## WHAT THE TASK REQUIRES
The result should be every line of the listing that holds the word "étranger".
* * * * * * * * *
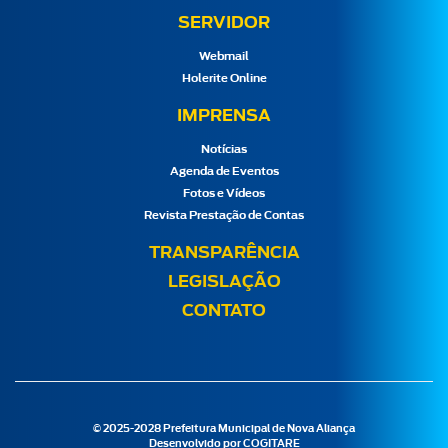
SERVIDOR
Webmail
Holerite Online
IMPRENSA
Notícias
Agenda de Eventos
Fotos e Vídeos
Revista Prestação de Contas
TRANSPARÊNCIA
LEGISLAÇÃO
CONTATO
© 2025-2028 Prefeitura Municipal de Nova Aliança
Desenvolvido por
COGITARE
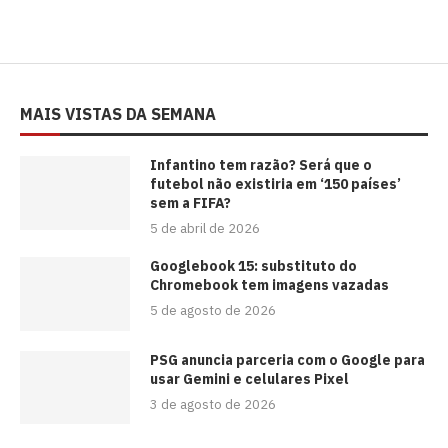
MAIS VISTAS DA SEMANA
⁠Infantino tem razão? Será que o
futebol não existiria em ‘150 países’
sem a FIFA?
5 de abril de 2026
Googlebook 15: substituto do
Chromebook tem imagens vazadas
5 de agosto de 2026
PSG anuncia parceria com o Google para
usar Gemini e celulares Pixel
3 de agosto de 2026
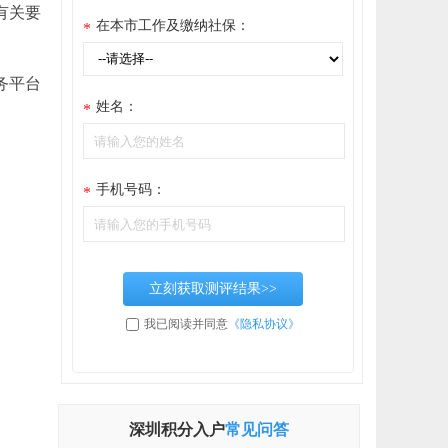
有关要
在本市工作及缴纳社保：
*
务平台
姓名：
*
手机号码：
*
立刻获取测评结果>>
我已阅读并同意
《隐私协议》
深圳积分入户
常见问答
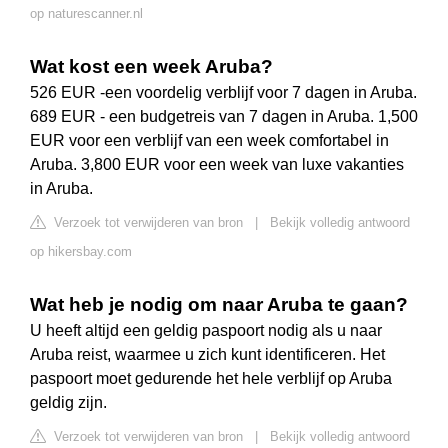
op naturescanner.nl
Wat kost een week Aruba?
526 EUR -een voordelig verblijf voor 7 dagen in Aruba.
689 EUR - een budgetreis van 7 dagen in Aruba. 1,500
EUR voor een verblijf van een week comfortabel in
Aruba. 3,800 EUR voor een week van luxe vakanties
in Aruba.
Verzoek tot verwijderen van bron
|
Bekijk volledig antwoord
op hikersbay.com
Wat heb je nodig om naar Aruba te gaan?
U heeft altijd een geldig paspoort nodig als u naar
Aruba reist, waarmee u zich kunt identificeren. Het
paspoort moet gedurende het hele verblijf op Aruba
geldig zijn.
Verzoek tot verwijderen van bron
|
Bekijk volledig antwoord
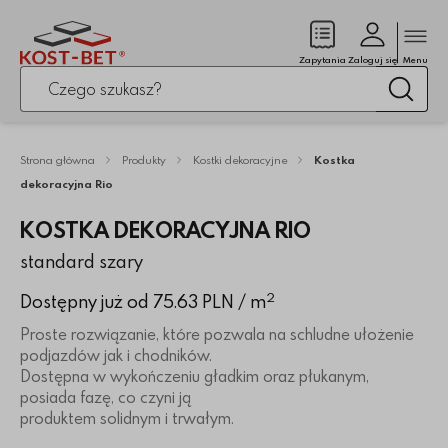
Zamk
(pusty)
Zapytania
Zaloguj się
Menu
Po kliknięciu przycisku fraza zostanie wyszukana
Wysz
Strona główna
Produkty
Kostki dekoracyjne
Kostka
dekoracyjna Rio
KOSTKA DEKORACYJNA RIO
standard szary
2
Dostępny już od 75.63 PLN
/ m
Proste rozwiązanie, które pozwala na schludne ułożenie
podjazdów jak i chodników.
Dostępna w wykończeniu gładkim oraz płukanym,
posiada fazę, co czyni ją
produktem solidnym i trwałym.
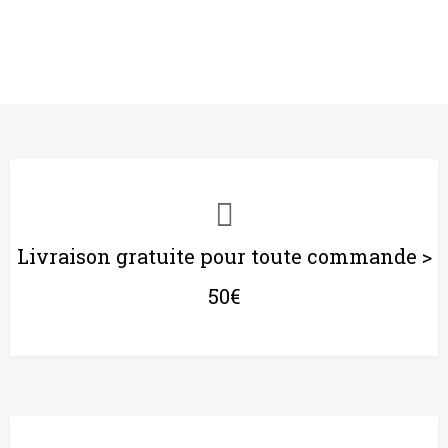
Livraison gratuite pour toute commande >
50€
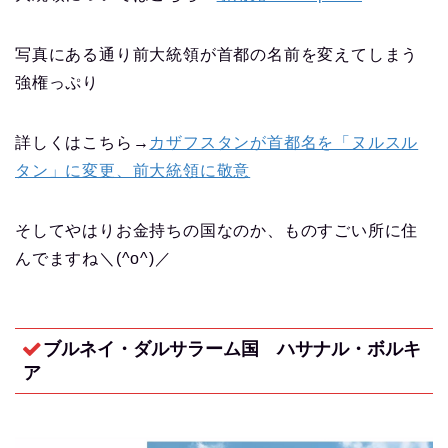
写真にある通り前大統領が首都の名前を変えてしまう
強権っぷり
詳しくはこちら→
カザフスタンが首都名を「ヌルスル
タン」に変更、前大統領に敬意
そしてやはりお金持ちの国なのか、ものすごい所に住
んでますね＼(^o^)／
ブルネイ・ダルサラーム国 ハサナル・ボルキ
ア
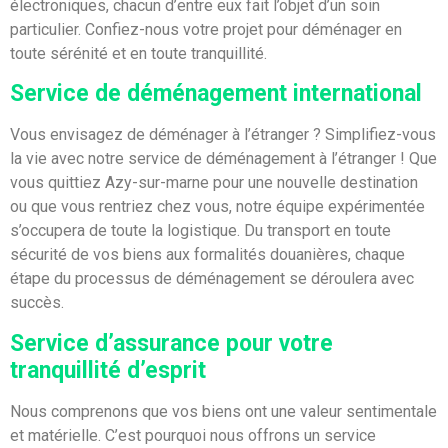
électroniques, chacun d’entre eux fait l’objet d’un soin
particulier. Confiez-nous votre projet pour déménager en
toute sérénité et en toute tranquillité.
Service de déménagement international
Vous envisagez de déménager à l’étranger ? Simplifiez-vous
la vie avec notre service de déménagement à l’étranger ! Que
vous quittiez Azy-sur-marne pour une nouvelle destination
ou que vous rentriez chez vous, notre équipe expérimentée
s’occupera de toute la logistique. Du transport en toute
sécurité de vos biens aux formalités douanières, chaque
étape du processus de déménagement se déroulera avec
succès.
Service d’assurance pour votre
tranquillité d’esprit
Nous comprenons que vos biens ont une valeur sentimentale
et matérielle. C’est pourquoi nous offrons un service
* * * * * * * * *
## WRITTEN RESPONSE
Vous envisagez de déménager à l’étranger ? Simplifiez-vous
la vie avec notre service de déménagement à l’étranger ! Que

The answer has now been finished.